Since the pointer is a stack variable, it is printing memory near the top of stack for a ways down. That memory contains the stack frame of main(): possibly some saved register values, a count of program arguments, a pointer to the program arguments, a pointer to a list of environment variables, and a saved instruction register for main() to return, usually in the C runtime library startup code. In all implementations I have investigated, the stack frames below that has copies of the environment variables themselves, an array of pointers to them, and an array of pointers to the program arguments. In Unix environments (which you hint you are using) the program argument strings will be below that.

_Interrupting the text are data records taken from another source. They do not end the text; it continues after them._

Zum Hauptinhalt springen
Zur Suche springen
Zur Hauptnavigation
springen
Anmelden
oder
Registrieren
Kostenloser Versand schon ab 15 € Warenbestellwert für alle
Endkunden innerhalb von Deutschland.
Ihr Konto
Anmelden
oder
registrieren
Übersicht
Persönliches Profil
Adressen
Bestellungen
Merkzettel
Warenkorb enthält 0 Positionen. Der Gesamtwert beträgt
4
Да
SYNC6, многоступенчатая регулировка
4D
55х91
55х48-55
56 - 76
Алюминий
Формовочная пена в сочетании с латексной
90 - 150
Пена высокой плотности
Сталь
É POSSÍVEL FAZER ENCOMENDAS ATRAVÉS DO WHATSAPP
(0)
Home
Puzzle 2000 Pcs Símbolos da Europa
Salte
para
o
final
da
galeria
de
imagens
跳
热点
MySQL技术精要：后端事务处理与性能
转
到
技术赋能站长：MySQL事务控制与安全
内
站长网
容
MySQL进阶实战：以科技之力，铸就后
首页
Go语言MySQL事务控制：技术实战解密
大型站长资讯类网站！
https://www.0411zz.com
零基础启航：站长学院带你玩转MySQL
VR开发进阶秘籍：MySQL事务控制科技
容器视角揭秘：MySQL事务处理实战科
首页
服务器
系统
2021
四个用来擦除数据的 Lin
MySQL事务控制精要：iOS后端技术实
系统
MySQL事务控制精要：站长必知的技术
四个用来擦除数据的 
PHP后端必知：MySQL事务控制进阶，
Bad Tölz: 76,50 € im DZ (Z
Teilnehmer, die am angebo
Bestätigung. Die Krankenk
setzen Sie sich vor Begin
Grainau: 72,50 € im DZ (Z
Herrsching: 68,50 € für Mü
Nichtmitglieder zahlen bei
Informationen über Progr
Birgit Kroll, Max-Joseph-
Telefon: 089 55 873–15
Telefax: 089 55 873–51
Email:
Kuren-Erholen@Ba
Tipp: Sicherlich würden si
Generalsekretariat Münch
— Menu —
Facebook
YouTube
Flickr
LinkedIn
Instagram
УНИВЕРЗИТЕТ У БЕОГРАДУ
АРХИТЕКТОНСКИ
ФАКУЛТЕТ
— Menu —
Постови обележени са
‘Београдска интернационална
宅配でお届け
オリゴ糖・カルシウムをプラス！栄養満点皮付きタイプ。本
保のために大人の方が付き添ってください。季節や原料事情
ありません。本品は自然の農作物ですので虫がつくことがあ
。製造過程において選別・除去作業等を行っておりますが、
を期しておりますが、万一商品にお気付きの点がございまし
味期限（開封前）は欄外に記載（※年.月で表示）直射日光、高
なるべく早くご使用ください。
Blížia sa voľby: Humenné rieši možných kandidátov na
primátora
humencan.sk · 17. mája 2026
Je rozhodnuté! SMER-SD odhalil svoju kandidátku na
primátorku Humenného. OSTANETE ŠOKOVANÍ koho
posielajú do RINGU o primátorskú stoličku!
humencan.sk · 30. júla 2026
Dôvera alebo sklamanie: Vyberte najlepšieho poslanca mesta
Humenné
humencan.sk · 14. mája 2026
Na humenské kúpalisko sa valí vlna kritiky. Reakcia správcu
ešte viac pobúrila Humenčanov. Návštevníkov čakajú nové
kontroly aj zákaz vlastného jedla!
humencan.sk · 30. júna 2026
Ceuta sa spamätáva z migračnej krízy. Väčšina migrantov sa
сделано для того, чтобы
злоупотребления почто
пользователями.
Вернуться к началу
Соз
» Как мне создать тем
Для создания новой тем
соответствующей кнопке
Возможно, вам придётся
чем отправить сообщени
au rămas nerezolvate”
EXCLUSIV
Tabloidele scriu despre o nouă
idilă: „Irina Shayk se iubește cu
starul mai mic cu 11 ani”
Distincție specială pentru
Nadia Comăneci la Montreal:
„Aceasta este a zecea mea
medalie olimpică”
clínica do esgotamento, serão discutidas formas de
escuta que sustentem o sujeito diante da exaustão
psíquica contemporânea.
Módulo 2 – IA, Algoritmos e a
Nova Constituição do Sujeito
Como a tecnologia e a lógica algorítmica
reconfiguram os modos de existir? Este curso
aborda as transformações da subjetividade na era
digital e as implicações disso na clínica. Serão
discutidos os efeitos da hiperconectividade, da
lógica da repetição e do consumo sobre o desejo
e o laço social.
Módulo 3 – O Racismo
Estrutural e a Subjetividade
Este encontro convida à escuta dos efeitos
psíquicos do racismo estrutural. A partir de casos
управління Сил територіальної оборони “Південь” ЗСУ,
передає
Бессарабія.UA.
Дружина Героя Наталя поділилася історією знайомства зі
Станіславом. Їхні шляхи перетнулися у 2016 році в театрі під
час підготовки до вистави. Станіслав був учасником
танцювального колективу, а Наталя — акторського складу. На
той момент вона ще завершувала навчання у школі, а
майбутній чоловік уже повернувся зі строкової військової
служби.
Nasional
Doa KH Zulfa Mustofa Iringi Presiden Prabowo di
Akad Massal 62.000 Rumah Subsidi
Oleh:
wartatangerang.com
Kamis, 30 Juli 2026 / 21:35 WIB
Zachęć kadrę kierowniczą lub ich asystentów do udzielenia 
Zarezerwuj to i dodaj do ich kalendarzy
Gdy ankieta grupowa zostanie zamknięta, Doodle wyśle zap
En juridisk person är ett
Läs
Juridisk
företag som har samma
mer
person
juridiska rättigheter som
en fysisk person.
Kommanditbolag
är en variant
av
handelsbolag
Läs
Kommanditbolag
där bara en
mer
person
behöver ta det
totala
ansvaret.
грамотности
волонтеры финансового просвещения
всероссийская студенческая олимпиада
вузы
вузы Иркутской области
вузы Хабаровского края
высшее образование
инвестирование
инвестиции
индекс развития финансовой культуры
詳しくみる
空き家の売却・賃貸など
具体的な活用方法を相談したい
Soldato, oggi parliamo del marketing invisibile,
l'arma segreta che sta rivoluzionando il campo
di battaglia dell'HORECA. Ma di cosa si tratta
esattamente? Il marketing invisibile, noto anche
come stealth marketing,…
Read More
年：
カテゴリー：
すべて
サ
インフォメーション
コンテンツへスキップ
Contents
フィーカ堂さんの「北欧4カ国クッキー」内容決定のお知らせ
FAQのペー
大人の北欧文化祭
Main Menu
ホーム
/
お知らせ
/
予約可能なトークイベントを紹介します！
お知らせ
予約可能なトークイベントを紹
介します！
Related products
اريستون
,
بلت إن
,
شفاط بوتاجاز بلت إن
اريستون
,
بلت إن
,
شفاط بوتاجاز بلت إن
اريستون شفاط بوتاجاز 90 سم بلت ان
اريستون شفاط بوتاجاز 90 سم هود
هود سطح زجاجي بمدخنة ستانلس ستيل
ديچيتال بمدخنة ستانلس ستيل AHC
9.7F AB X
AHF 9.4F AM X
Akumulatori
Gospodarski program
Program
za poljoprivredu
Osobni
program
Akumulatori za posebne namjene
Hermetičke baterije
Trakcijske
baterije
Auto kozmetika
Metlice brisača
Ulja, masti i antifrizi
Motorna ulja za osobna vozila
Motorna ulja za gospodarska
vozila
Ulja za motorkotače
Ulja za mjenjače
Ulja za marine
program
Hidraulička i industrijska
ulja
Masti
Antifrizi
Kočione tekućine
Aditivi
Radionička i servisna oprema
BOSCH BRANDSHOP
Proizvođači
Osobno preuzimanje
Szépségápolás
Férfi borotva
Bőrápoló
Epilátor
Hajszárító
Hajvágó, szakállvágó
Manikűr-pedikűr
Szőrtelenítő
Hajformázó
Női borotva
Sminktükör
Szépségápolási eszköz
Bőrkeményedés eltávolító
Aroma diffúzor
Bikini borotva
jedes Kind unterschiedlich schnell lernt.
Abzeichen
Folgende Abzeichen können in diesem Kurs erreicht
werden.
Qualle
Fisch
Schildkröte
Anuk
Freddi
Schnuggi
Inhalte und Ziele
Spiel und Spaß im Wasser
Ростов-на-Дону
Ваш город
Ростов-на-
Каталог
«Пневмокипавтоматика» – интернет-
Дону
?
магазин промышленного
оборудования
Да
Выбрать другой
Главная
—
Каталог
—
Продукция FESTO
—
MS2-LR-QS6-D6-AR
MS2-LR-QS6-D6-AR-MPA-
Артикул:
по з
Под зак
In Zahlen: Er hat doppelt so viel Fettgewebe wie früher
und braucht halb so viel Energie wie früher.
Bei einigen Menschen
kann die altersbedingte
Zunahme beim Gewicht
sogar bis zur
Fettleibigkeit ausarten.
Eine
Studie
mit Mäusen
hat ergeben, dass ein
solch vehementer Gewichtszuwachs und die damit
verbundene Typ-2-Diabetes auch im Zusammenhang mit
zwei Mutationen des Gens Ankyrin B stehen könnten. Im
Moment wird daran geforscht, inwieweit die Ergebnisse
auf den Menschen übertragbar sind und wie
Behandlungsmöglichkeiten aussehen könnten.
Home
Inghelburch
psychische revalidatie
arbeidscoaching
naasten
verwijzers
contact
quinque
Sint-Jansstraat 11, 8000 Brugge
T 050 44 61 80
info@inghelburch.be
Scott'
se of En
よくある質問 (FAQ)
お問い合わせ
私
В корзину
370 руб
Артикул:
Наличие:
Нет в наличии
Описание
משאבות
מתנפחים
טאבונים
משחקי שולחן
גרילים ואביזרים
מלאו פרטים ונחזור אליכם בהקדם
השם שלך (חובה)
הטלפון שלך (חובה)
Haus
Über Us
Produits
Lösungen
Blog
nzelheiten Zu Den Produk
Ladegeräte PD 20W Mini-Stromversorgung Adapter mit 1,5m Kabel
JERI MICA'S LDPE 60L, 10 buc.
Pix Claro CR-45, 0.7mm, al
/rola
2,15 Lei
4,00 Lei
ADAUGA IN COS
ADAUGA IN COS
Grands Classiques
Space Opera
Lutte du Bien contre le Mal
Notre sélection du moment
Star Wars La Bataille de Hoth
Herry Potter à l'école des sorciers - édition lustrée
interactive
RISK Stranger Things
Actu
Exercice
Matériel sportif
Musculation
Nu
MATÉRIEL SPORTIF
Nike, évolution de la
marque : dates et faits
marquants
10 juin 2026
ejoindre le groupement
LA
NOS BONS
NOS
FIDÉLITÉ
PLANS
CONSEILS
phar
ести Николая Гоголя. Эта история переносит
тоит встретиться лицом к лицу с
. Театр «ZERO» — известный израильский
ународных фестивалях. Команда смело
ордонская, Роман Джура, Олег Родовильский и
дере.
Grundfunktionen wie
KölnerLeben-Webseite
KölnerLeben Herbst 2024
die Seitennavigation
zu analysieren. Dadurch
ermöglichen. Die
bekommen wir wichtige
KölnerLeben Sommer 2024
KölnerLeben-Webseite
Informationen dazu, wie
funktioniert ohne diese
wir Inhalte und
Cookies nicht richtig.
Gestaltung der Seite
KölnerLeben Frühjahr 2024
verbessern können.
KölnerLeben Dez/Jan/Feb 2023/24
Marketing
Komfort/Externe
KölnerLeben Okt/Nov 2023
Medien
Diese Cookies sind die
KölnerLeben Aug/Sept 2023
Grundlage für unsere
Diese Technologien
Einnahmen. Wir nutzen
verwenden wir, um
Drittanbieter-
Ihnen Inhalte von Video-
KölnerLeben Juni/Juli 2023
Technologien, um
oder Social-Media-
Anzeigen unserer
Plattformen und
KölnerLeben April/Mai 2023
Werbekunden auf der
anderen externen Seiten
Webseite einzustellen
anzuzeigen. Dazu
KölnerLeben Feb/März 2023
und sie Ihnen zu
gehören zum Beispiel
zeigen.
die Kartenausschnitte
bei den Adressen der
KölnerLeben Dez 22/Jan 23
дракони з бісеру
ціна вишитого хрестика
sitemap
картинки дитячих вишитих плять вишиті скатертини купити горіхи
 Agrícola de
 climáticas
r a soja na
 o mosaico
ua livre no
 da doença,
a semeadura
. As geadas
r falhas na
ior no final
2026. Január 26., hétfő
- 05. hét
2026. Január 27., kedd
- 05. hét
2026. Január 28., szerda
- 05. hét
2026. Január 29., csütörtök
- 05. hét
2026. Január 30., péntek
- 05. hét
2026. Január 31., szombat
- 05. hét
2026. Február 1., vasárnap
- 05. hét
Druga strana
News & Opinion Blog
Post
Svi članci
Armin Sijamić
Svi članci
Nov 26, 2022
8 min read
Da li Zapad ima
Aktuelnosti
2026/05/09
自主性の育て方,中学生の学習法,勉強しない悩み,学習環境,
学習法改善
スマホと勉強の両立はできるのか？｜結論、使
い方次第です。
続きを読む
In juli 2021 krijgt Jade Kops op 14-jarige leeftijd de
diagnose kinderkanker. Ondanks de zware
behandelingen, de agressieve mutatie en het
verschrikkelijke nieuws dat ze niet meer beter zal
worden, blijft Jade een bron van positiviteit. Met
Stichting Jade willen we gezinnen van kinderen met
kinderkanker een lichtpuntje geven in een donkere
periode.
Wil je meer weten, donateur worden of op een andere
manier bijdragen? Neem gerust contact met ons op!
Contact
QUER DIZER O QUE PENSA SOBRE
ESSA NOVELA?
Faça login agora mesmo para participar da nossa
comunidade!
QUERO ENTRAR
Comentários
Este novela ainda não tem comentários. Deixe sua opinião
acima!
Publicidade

All of this memory is "safe" to print, except some non-printable characters will appear which might mess up a display terminal.

The chief potential problem is whether there is enough stack memory allocated and mapped to prevent a SIGSEGV during access. A segment fault could happen if there is too little environment data. Or if the implementation puts that data elsewhere so that there are only a few words of stack here. I suggest confirming that by cleaning out the environment variables and re-running the program.

This code would not be so harmless if any of the C runtime conventions are not true:

• The architecture uses a stack
• A local variable (void *x) is allocated on the stack
• The stack grows toward lower numbered memory
• Parameters are passed on the stack
• Whether main() is called with arguments. (Some light duty environments, like embedded processors, invoke main() without parameters.)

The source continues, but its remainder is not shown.